Sitting alongside President Donald Trump in the Oval office, the president of El Salvador, Nayib Bukele, told journalists that he would not return to a man that the Department of Justice said he deported by mistake to his country.
“How can I return it to the United States? As if introducing it to smuggling in the United States? Of course I am not going to do it. The question is absurd,” Bikele said when asked if he would return to Kilmar Abrego García. “We don’t like to release terrorists,” he added.
Trump then turned to Bukele and said that the reporters gathered: “They would love that a criminal will free our country. These are sick people.”
He also said he wants Bukele to enjoy as many criminals “as possible.”
Garcia has never been criminally accused in the United States or El Salvador, according to judicial documents.
Officials of the Department of Justice have recognized that Garcia should not have been sent to El Salvador due to the 2019 order of an immigration judge that prevents him from sending him there, and the Supreme Court has described his illegal removal and ordered the administration to “facilitate” his return to being respectful of the president’s authority.
At the Oval Office meeting, Secretary of State Marco Rubio said that he did not understand “the confusion” about the order, arguing that “the United States foreign policy is held by the president of the United States, not by a court, and no court in the United States has the right to carry out a foreign policy of the United States.”

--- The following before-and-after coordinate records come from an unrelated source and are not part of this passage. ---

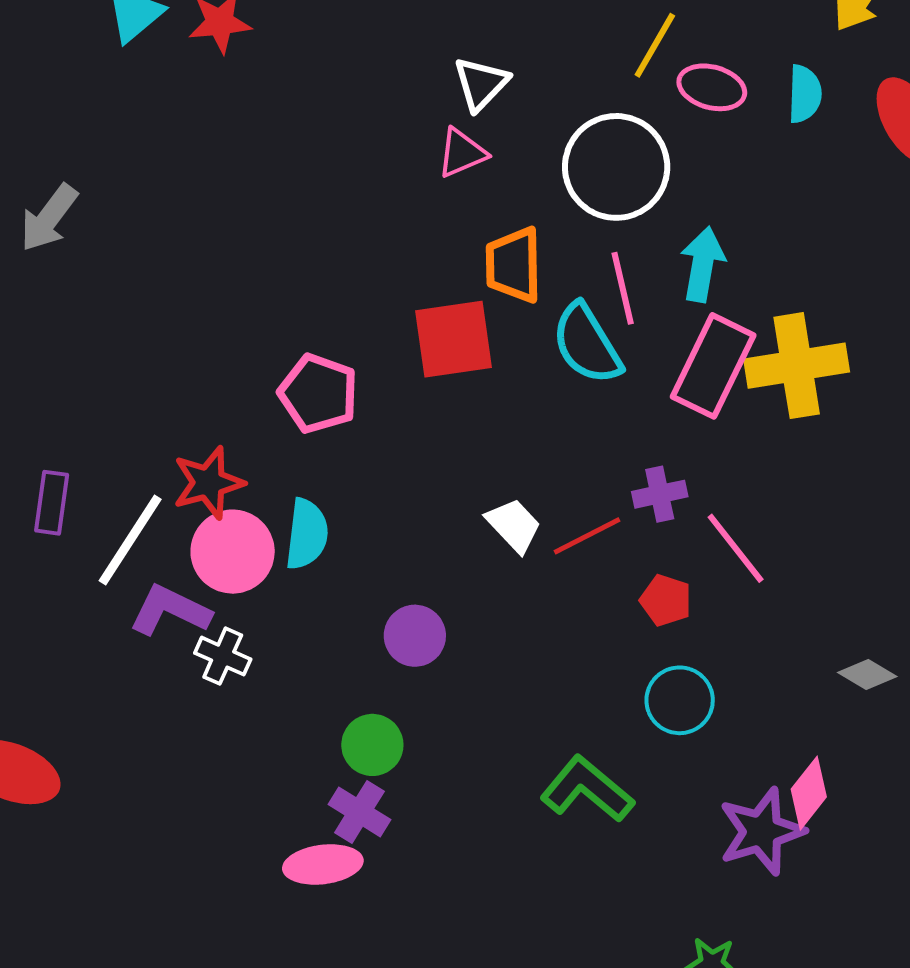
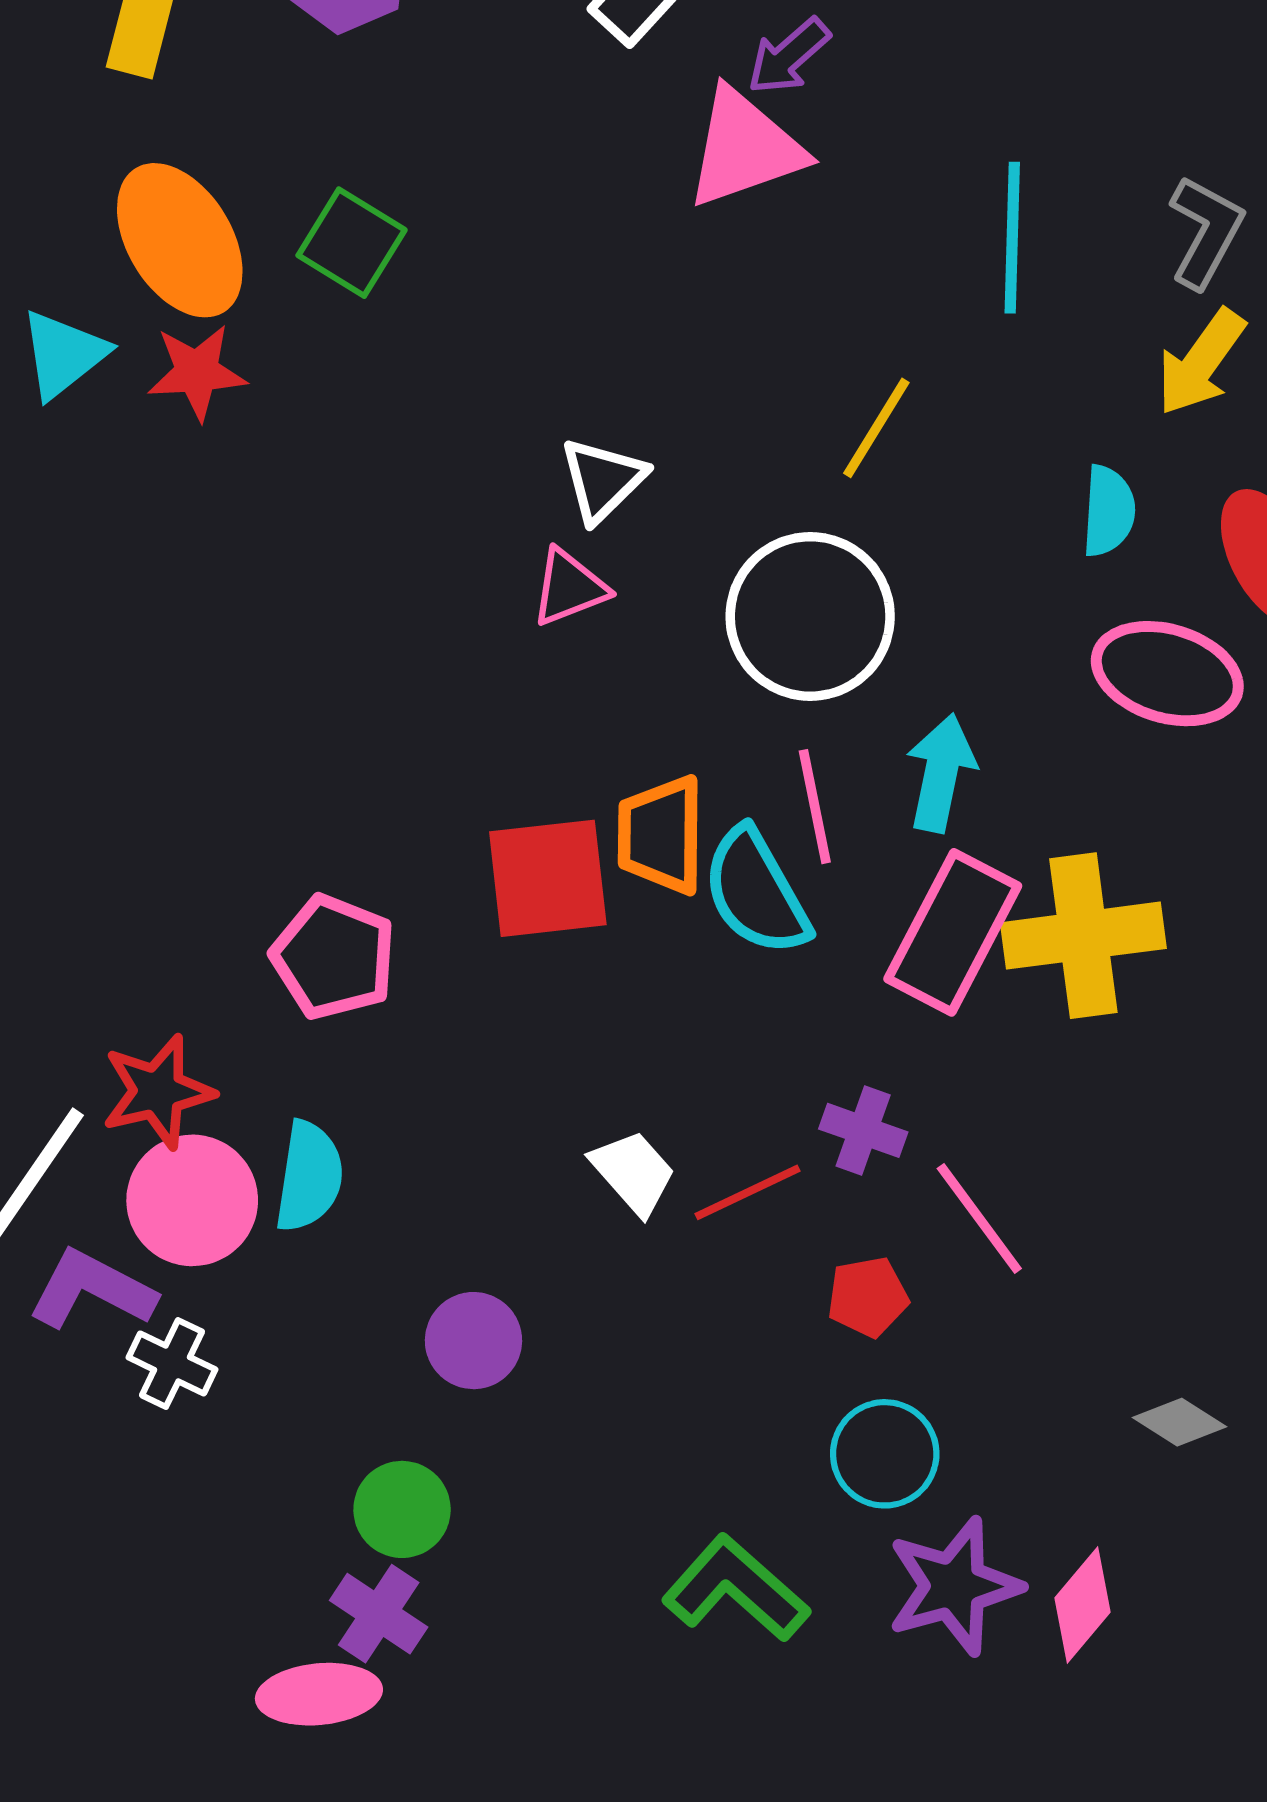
pink ellipse: (712, 87) -> (1167, 674), moved, size x1.4
orange trapezoid: (513, 265) -> (661, 835), moved
purple cross: (660, 494) -> (863, 1130), turned 30
red pentagon: (666, 600) -> (868, 1297), turned -30
purple star: (762, 831) -> (954, 1586), moved

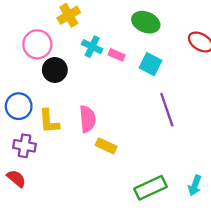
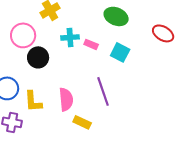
cyan cross: (92, 47) -> (70, 37), turned -30
purple line: (167, 110) -> (103, 91), moved

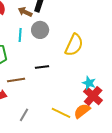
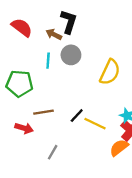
black line: (42, 67) -> (77, 116), moved, turned -40
yellow line: (61, 113) -> (95, 124), moved

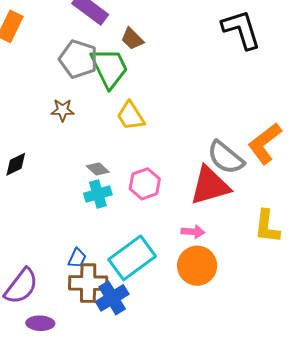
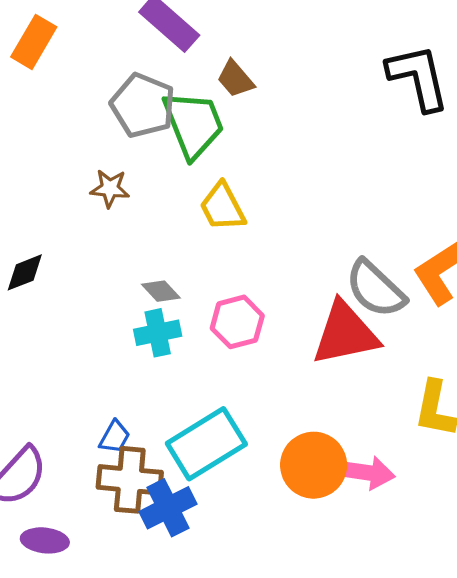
pink arrow: (193, 232) -> (367, 472), moved, size x1.4

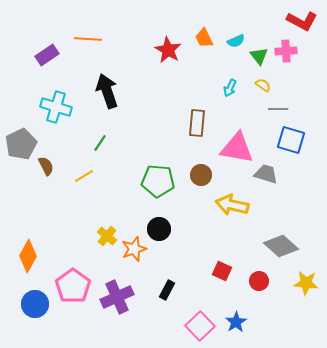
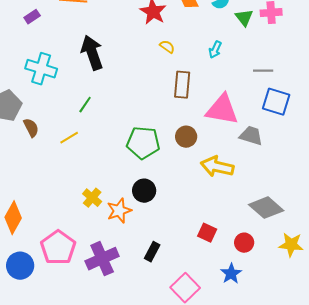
purple rectangle: (47, 55) -> (32, 17), size x0.7
yellow semicircle: (263, 85) -> (167, 47), moved
blue star: (236, 322) -> (231, 274), moved

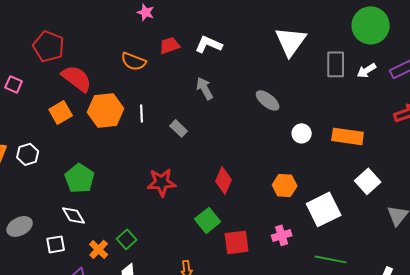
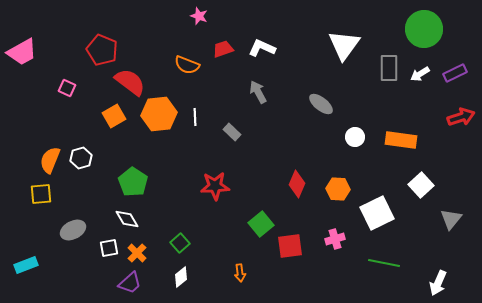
red diamond: (224, 180) -> (297, 184), moved
orange cross: (99, 249) -> (137, 253), moved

Attorney General Pam Bondi said: “If you want to return it, we would facilitate it, which means providing a plane. That depends on El Salvador if you want to return it. That does not depend on us.”
The exchanges arrived shortly after the White House advisor, Stephen Miller, told Fox News that Garcia was “sent to the right place.”
“He was not sent by mistake to El Salvador,” Miller said, retreating the repeated statements of the Department of Justice in numerous judicial presentations that Garcia was sent to a notorious saving prison last month due to “an administrative error.”
“This was the right person sent to the right place,” said Miller, despite the criticisms of the Supreme Court to the elimination in a ruling last week.
“The United States recognizes that Abrego García was subject to a retention order that prohibits his removal from El Salvador, and that the removal of El Salvador was, therefore, illegal,” according to the Superior Court, and pointed out that the Department of Justice acknowledged that the elimination was the result of an “administrative error.”
He said that if Bukele returned to Garcia, “he would be deported for the second time to El Salvador.”
The Trump administration reached an agreement of $ 6 million with El Salvador to imprison the deportees who say they are members of the Venezuelan Train of Aragua gang and the members of the MS-13 street gang. The administration has labeled both gangs as foreign terrorist organizations.
An immigration judge in 2019 found that Garcia was affiliated with MS-13, an accusation he denies.
The federal judge who presided over the case in search of his return to the United States, Paula Xinis, said that Garcia has no criminal record in the United States or in El Salvador, and said that the office of gang membership came from “a unique singular accusation.”
“The ‘Evidence’ against Abrego García consisted of nothing more than his hat and hoodie of Chicago Bulls, and a vague and not corroborated accusation of a confidential informant claiming that he belonged to the ‘Western’ Camarilla of MS-13 in New York, a place he has never lived,” the judge found.
In his interview with Fox, Miller said that García’s membership in MS-13 meant that the order that caused him to be returned to El Salvador was void and without effect, a position that the government has not taken in court.
Xinis, in a ruling backed by the Supreme Court, ordered the Administration to “facilitate” the return of Garcia, which Miller said that it means that the United States would allow him to return to El Salvador decided to send him back.
He also said that the recognition of the Government who made an error came from “a lawyer from the Department of Justice who has since been relieved of duty, a saboteur, a Democrat”, but the lawyer he referred to was not the only one to make that representation. The United States Attorney D. John Sauer referred to elimination as an “administrative error” in a presentation before the Supreme Court last week.